In fact, CNN had trouble letting go of the impeach Trump story last night. Did you know this? CNN was fighting with itself over even covering the terror attack, because it would take away from the ongoing effort to destroy Trump.


RUSH: The terror stuff that I have today is mostly idiotic reactions to it. As I said at the opening of the program, it’s gotten to the point that this is a pattern. Terrorism happens and everybody says, “Oh, it’s so horrible,” and they pray, and they express sympathy for the victims and their families; then they go away. Nobody does anything about it.

If anybody seriously tries to, they’re condemned as an Islamophobe or what have you. So it appears to me that, as far as governing bodies are concerned in Europe and here in the United States, it’s like John Kerry said, “Hey, the best the best way to look at terrorism is as a nuisance. It’s just there. It’s a crime that’s just always gonna be with us. It’s a bit more drastic than some crimes, but there’s nothing we can do about it. The American people are just gonna have to come to grips with it, that it is a nuisance of modern life.” That’s essentially what John Kerry said when he was Obama’s secretary of state.

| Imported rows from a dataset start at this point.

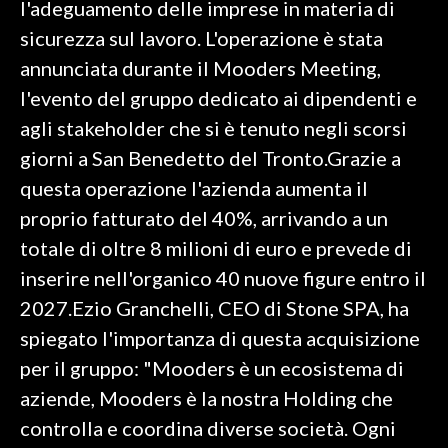
l'adeguamento delle imprese in materia di
sicurezza sul lavoro. L'operazione è stata
SPETTACOLI
annunciata durante il Mooders Meeting,
GOSSIP
l'evento del gruppo dedicato ai dipendenti e
agli stakeholder che si è tenuto negli scorsi
SALUTE
giorni a San Benedetto del Tronto.Grazie a
questa operazione l'azienda aumenta il
SARDEGNA TURISMO
proprio fatturato del 40%, arrivando a un
SARDI NEL MONDO
totale di oltre 8 milioni di euro e prevede di
NOTIZIE
inserire nell'organico 40 nuove figure entro il
EVENTI
2027.Ezio Granchelli, CEO di Stone SPA, ha
spiegato l'importanza di questa acquisizione
#CARAUNIONE
per il gruppo: "Mooders è un ecosistema di
3 MINUTI CON
aziende, Mooders è la nostra Holding che
controlla e coordina diverse società. Ogni
INSULARITÀ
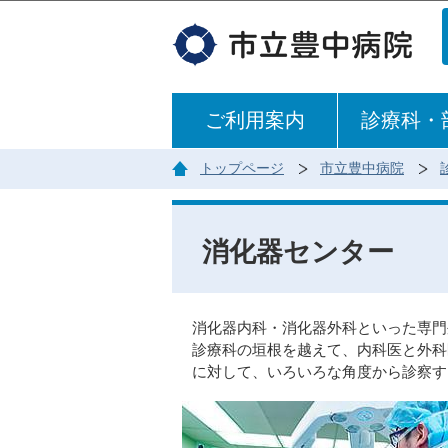
ご利用案内
診療科・
トップページ
市立豊中病院
消化器センター
消化器内科・消化器外科といった専門
診療科の垣根を越えて、内科医と外科
に対して、いろいろな角度から診察す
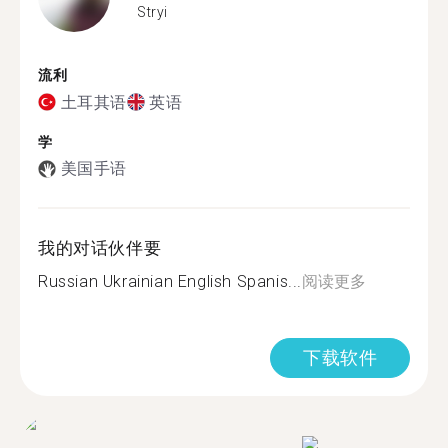
Stryi
流利
土耳其语
英语
学
美国手语
我的对话伙伴要
Russian Ukrainian English Spanis...
阅读更多
下载软件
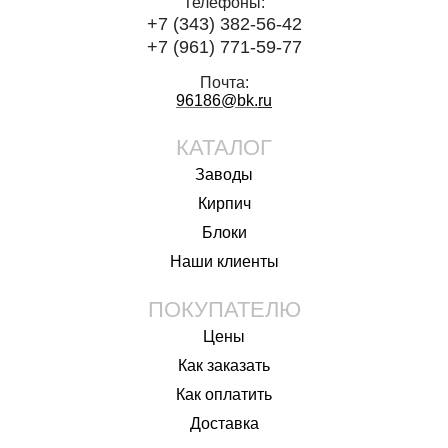
Телефоны:
+7 (343) 382-56-42
+7 (961) 771-59-77
Почта:
96186@bk.
ru
КАТАЛОГ
Заводы
Кирпич
Блоки
Наши клиенты
ПОКУПАТЕЛЮ
Цены
Как заказать
Как оплатить
Доставка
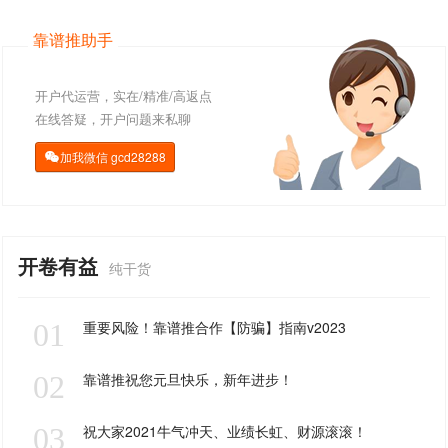
靠谱推助手
开户代运营，实在/精准/高返点
在线答疑，开户问题来私聊
加我微信
gcd28288

开卷有益
纯干货
01
重要风险！靠谱推合作【防骗】指南v2023
02
靠谱推祝您元旦快乐，新年进步！
03
祝大家2021牛气冲天、业绩长虹、财源滚滚！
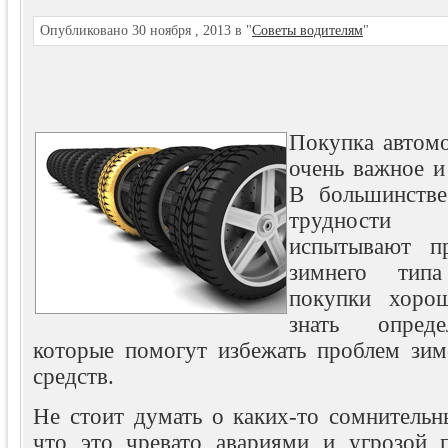
Опубликовано 30 ноября , 2013 в "
Советы водителям
"
Покупка автом
очень важное и 
В большинстве
трудности 
испытывают п
зимнего тип
покупки хоро
знать
опред
которые помогут избежать проблем зи
средств.
Не стоит думать о каких-то сомнительн
что это чревато авариями и угрозой 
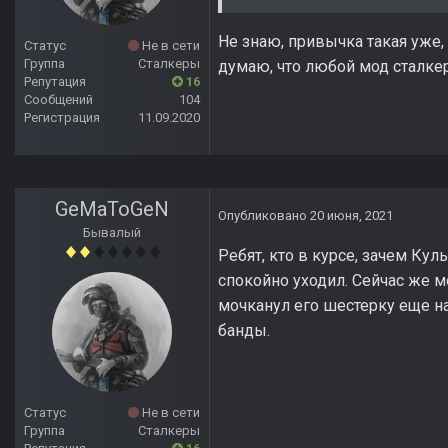
Не знаю, привычка такая уже, 
Статус
Не в сети
Группа
Сталкеры
думаю, что любой мод сталкер
Репутация
16
Сообщений
104
Регистрация
11.09.2020
GeMaToGeN
Опубликовано
20 июня, 2021
Бывалый
Ребят, кто в курсе, зачем Ку
спокойно уходил. Сейчас же м
мочканул его шестерку еще на 
банды.
Статус
Не в сети
Группа
Сталкеры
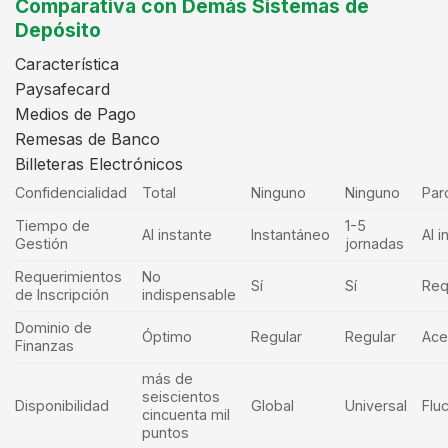
Comparativa con Demás Sistemas de
Depósito
Característica
Paysafecard
Medios de Pago
Remesas de Banco
Billeteras Electrónicos
Confidencialidad
Total
Ninguno
Ninguno
Parc
Tiempo de
1-5
Al instante
Instantáneo
Al i
Gestión
jornadas
Requerimientos
No
Sí
Sí
Req
de Inscripción
indispensable
Dominio de
Óptimo
Regular
Regular
Ace
Finanzas
más de
seiscientos
Disponibilidad
Global
Universal
Flu
cincuenta mil
puntos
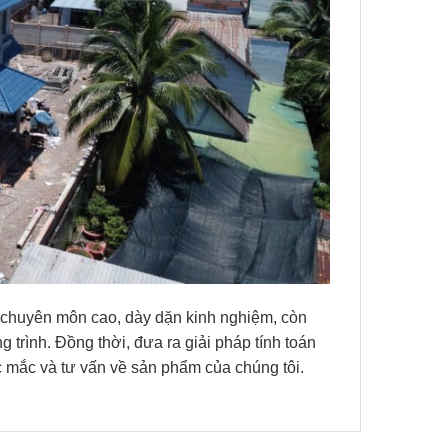
độ chuyên môn cao, dày dặn kinh nghiệm, còn
g trình. Đồng thời, đưa ra giải pháp tính toán
ắc mắc và tư vấn về sản phẩm của chúng tôi.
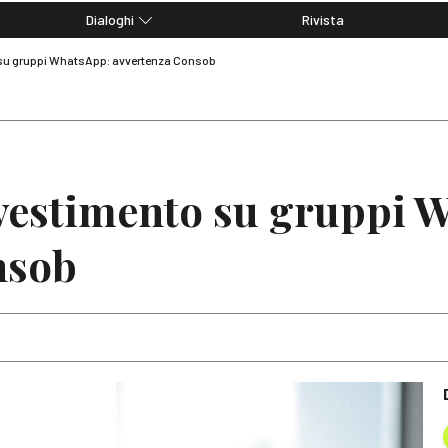
Dialoghi
Rivista
Dialoghi di Diritto dell'Economia
 su gruppi WhatsApp: avvertenza Consob
Editoriali
Articoli
Note
nvestimento su gruppi 
nsob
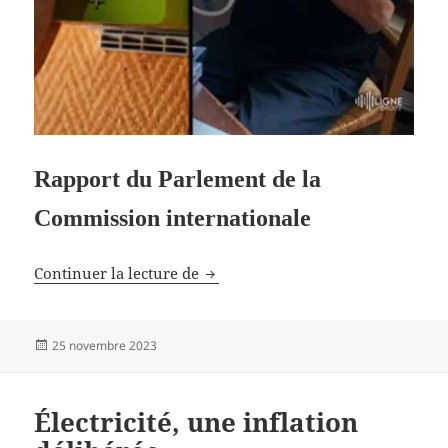
Rapport du Parlement de la
Commission internationale
Protection contre les rayonnemen
Continuer la lecture de
Publié
25 novembre 2023
le
Électricité, une inflation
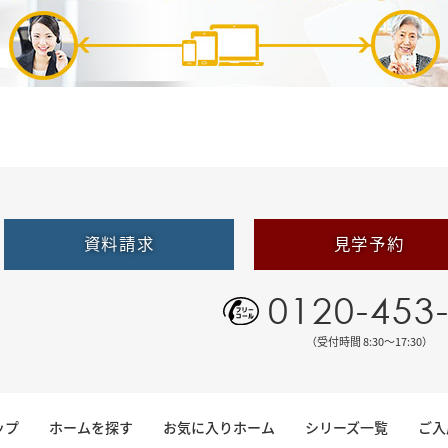
資料請求
見学予約
0120-453
（受付時間 8:30〜17:30）
ップ
ホームを探す
お気に入りホーム
シリーズ一覧
ご入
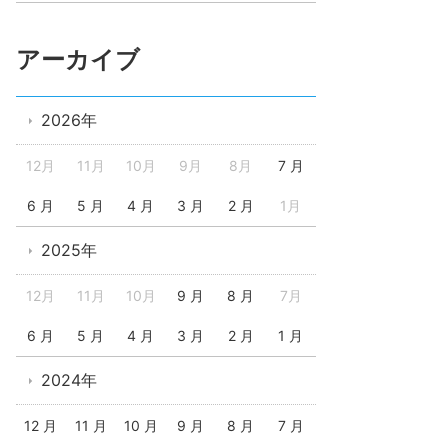
アーカイブ
2026年
12月
11月
10月
9月
8月
7 月
6 月
5 月
4 月
3 月
2 月
1月
2025年
12月
11月
10月
9 月
8 月
7月
6 月
5 月
4 月
3 月
2 月
1 月
2024年
12 月
11 月
10 月
9 月
8 月
7 月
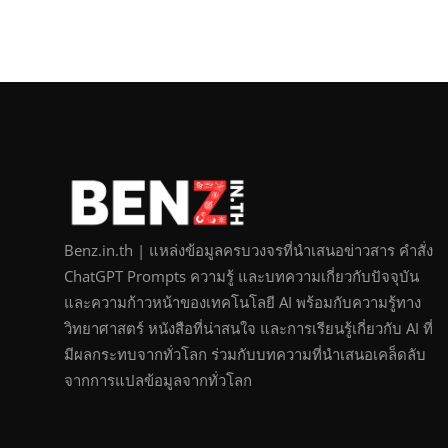
Benz.in.th | แหล่งข้อมูลครบวงจรที่นำเสนอข่าวสาร คำสั่ง
ChatGPT Prompts ความรู้ และบทความเกี่ยวกับปัจจุบัน
และความก้าวหน้าของเทคโนโลยี AI พร้อมกับความรู้ทาง
วิทยาศาสตร์ หนังสือที่น่าสนใจ และการเรียนรู้เกี่ยวกับ AI ที่
มีผลกระทบจากทั่วโลก ร่วมกับบทความที่นำเสนอเคล็ดลับ
จากการแปลข้อมูลจากทั่วโลก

And it reminded me of Daniel Patrick Moynihan, who famously coined the phrase “defining deviancy down.” What that means is that as a society continues to fail in dealing with criminal behavior, aberrant behavior, and gets tired of fighting it, you just declare, “It’s normal,” and you move on. And in the process, you’re defining deviancy down. You are normalizing more and more reprobate behavior. That’s what we’re doing with terrorism if it’s to become an accepted nuisance, because they’re committed and we can’t stop ’em.

To this day, we do not properly acknowledge what this is about. I mean, this idiot Richard Clarke — who has not succeeded in fighting terrorism through I don’t know how many years of presidential advisory positions — is out there again today saying that terrorism is the result of poverty and hopelessness and anger at American policy. It’s just absolutely offensive and ridiculous. That’s not what terrorism is about. Terrorism is an ideology. It is commanded by the imams and in the Koran. It’s not because of poverty!

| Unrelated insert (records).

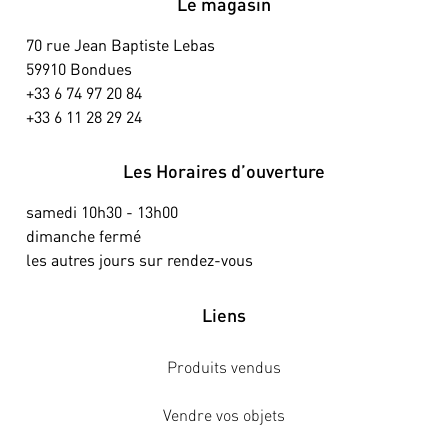
Le magasin
70 rue Jean Baptiste Lebas
59910 Bondues
+33 6 74 97 20 84
+33 6 11 28 29 24
Les Horaires d’ouverture
samedi 10h30 - 13h00
dimanche fermé
les autres jours sur rendez-vous
Liens
Produits vendus
Vendre vos objets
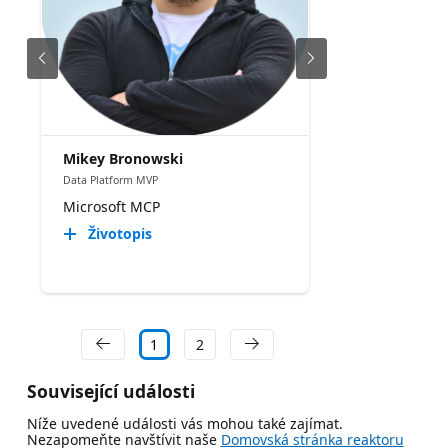
Mikey Bronowski
Data Platform MVP
Microsoft MCP
Životopis
1
2
Související události
Níže uvedené události vás mohou také zajímat.
Nezapomeňte navštívit naše
Domovská stránka reaktoru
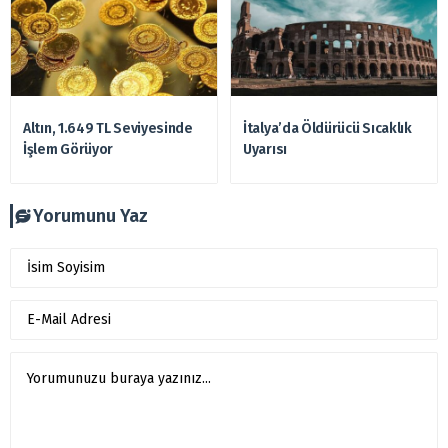
Altın, 1.649 TL Seviyesinde
İtalya’da Öldürücü Sıcaklık
İşlem Görüyor
Uyarısı
Yorumunu Yaz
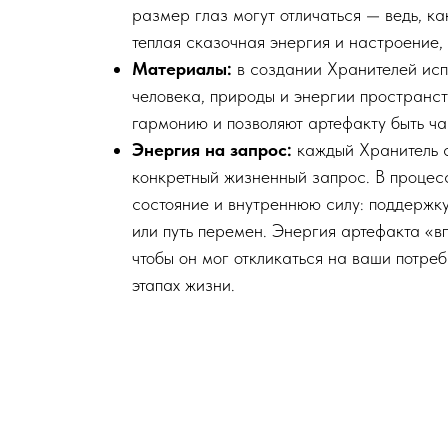
размер глаз могут отличаться — ведь, ка
теплая сказочная энергия и настроение, 
Материалы:
в создании Хранителей исп
человека, природы и энергии пространс
гармонию и позволяют артефакту быть ча
Энергия на запрос:
каждый Хранитель с
конкретный жизненный запрос. В процес
состояние и внутреннюю силу: поддержку
или путь перемен. Энергия артефакта «в
чтобы он мог откликаться на ваши потре
этапах жизни.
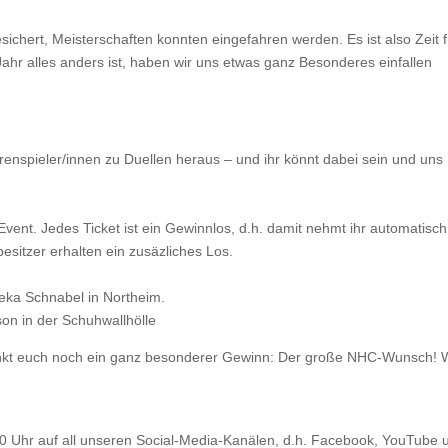
esichert, Meisterschaften konnten eingefahren werden. Es ist also Zeit f
hr alles anders ist, haben wir uns etwas ganz Besonderes einfallen
hluss des NHC
nspieler/innen zu Duellen heraus – und ihr könnt dabei sein und uns
s Event. Jedes Ticket ist ein Gewinnlos, d.h. damit nehmt ihr automatisc
sitzer erhalten ein zusäzliches Los.
eka Schnabel in Northeim.
son in der Schuhwallhölle
winkt euch noch ein ganz besonderer Gewinn: Der große NHC-Wunsch!
0 Uhr auf all unseren Social-Media-Kanälen, d.h. Facebook, YouTube 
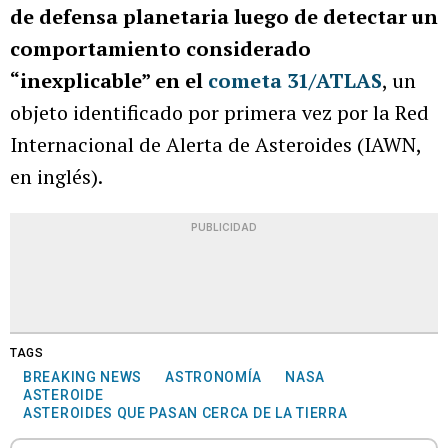
de defensa planetaria luego de detectar un
comportamiento considerado
“inexplicable” en el
cometa 31/ATLAS
, un
objeto identificado por primera vez por la Red
Internacional de Alerta de Asteroides (IAWN,
en inglés).
PUBLICIDAD
TAGS
BREAKING NEWS
ASTRONOMÍA
NASA
ASTEROIDE
ASTEROIDES QUE PASAN CERCA DE LA TIERRA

We try to Americanize these things and we say, “Well, poverty in America creates crime! People need money. They need food.” It’s not what this is about. If we’re not even gonna be honest in assessing it and if we’re gonna start using terms like “moderate Islamist,” we’re defeated. We may as well just look at this as an ongoing presence in our lives that is a nuisance. And some of them are gonna be really bad, like 9/11; others are not gonna be as bad (only 22 are gonna get killed like in the U.K.), but because of our openness and our society and our criminal justice system, we cannot stop people before they commit crimes.

And we cannot engage in anti-Islamic phobia, because that is prejudging a religion, and we can’t do that. So we can’t stop it. To stop it is to be bigoted and prejudiced. To even correctly identify it is to be bigoted and prejudiced. So what other option is there than to just accept it and try to not put yourself in locations and positions where it is statistically likely to happen? Which, by the way, those places are increasing. Now it’s rockand pop concerts, sporting events, airplanes, office buildings — offices, such as San Bernardino — or in the military in a barracks.

I mean, these are places we’re just gonna have to avoid going forward if we accept that this is an ongoing presence in our lives. And note who it is, the kind of people that tell us these things: Establishmentarians and rich people who are never, ever gonna be touched by it — or very rarely. At least they’re not gonna live with it. It’s like illegal immigration: They’re never gonna live with the effects of this stuff. They’re always insulated by position, power, walls, what have you, where they get to pontificate and theorize and opine to the rest of us.